Ich wusste persönlich nicht sehr viel über ihr Leben, insofern hat mir der Film viel zu vermitteln gehabt. Edith Piaf hat als Kind quasi auf der Straße gelebt. Sie wurde viel herumgereicht und hatte nie eine echte Bezugsperson, so erzählt es der Film. Sie singt auf der Straße für ein paar Francs und wird dabei entdeckt. Was dann alles passiert, lass’ ich hier aus. Nur soviel, der Film hat reichlich zu erzählen. Das Leben der Piaf war übervoll. Es waren wohl eher mehrere Leben.
Mehr als in der Judy Garland – Verfilmung spielt die Musik in diesem Film eine tragende Rolle. Edith Piaf singt die Lieder nicht „nur“, sie lebt sie vielmehr. Es rinnt aus hier heraus. Die Musik ist ein Teil von ihr. Das gipfelt natürlich dann in dem Chansons „Non, je ne regrette rien“. Edith Piaf singt – so fühlt es sich für mich an – bis sie tot umfällt. (und, nein, sie ist nicht auf der Bühne gestorben .. es fühlt sich aber so an).

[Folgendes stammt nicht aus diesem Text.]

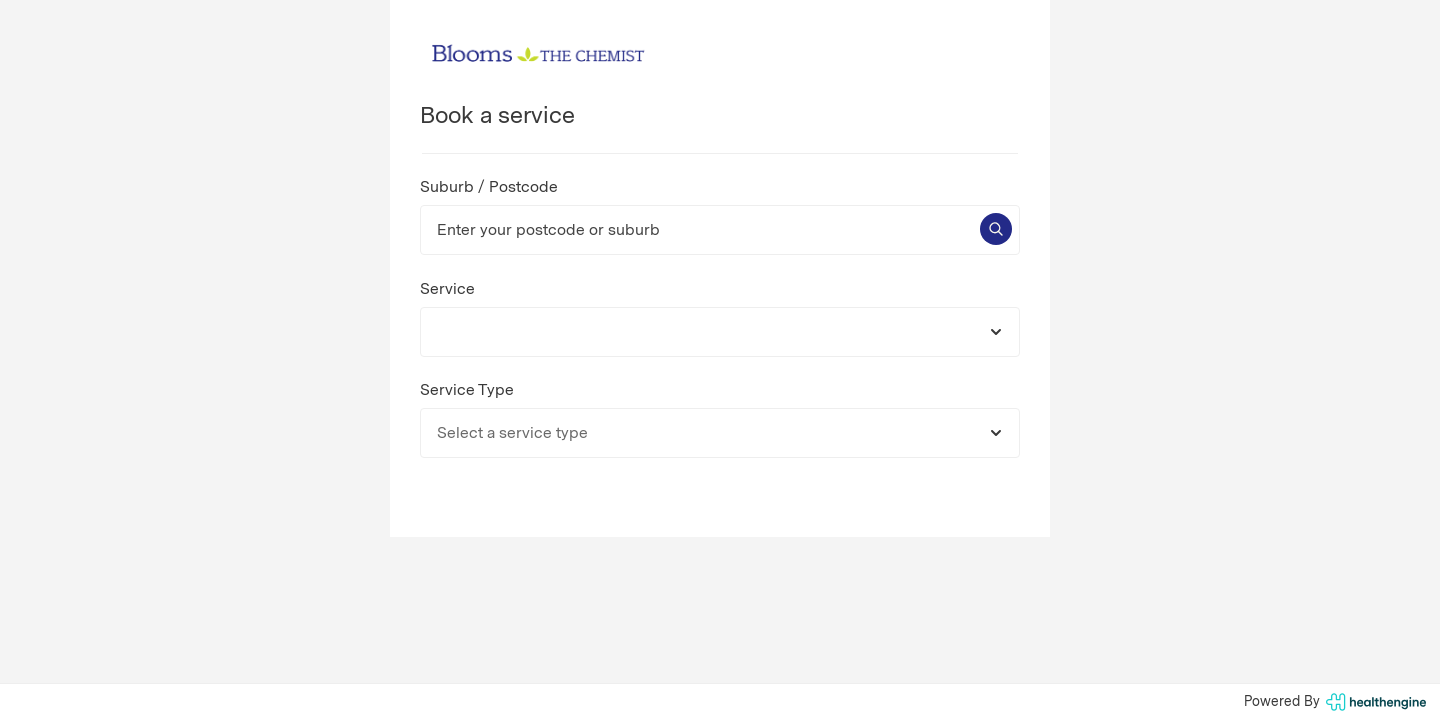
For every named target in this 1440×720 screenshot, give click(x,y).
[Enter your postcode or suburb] (720, 230)
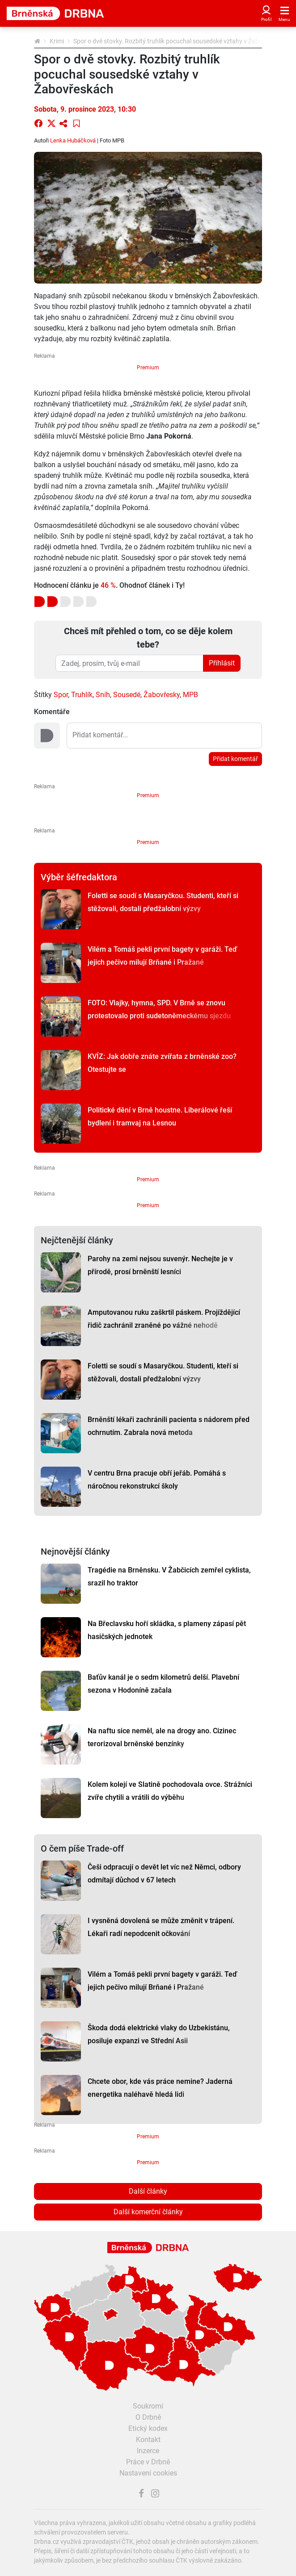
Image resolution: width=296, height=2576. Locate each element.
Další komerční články (148, 2212)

Gespielt wird sie dabei von Marion Cotillard, die zwar nicht selber singt, aber extra gelernt hat, wie – also technisch im Hals – Edith Piaf gesungen hat, damit sie es eben möglichst echt darstellen kann. Sie hat sich die Augenbrauen rasieren lassen und ist überhaupt im Film einige male wirklich nur mehr schwer zu erkennen. Marion Cotillard ist wirklich in die Piaf geschlüpft. Irre. Der Film ist aufreibend. Wohl weil es nie so richtig gut wird für die Hauptrolle. Und wenn, dann viel zu kurz. Ein entspanntes, kampffreies Leben schaut anders aus.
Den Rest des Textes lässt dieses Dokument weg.